== SOURCE MATERIAL ==
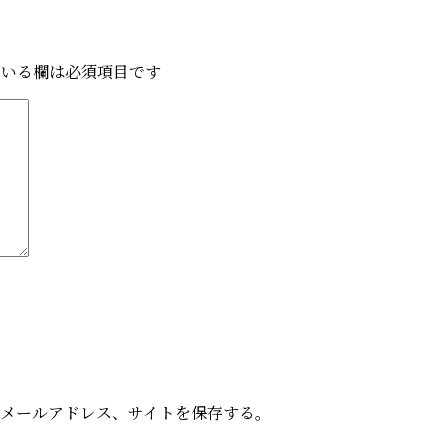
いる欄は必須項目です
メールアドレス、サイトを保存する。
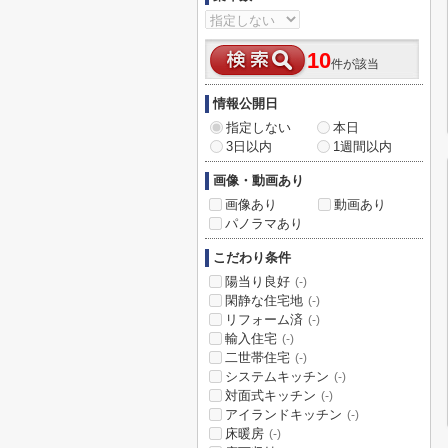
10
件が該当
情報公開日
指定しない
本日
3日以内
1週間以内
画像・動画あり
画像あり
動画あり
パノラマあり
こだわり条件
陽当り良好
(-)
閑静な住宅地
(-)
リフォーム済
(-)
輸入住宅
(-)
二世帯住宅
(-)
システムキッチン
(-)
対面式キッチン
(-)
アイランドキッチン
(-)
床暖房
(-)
===
## EXERCISE GOAL
Write every entry again exactly as given, skipping the pictures.

## OUTPUT OF THE EXERCISE
いる欄は必須項目です
メールアドレス、サイトを保存する。
10
件が該当
情報公開日
指定しない
本日
3日以内
1週間以内
画像・動画あり
画像あり
動画あり
パノラマあり
こだわり条件
陽当り良好
(-)
閑静な住宅地
(-)
リフォーム済
(-)
輸入住宅
(-)
二世帯住宅
(-)
システムキッチン
(-)
対面式キッチン
(-)
アイランドキッチン
(-)
床暖房
(-)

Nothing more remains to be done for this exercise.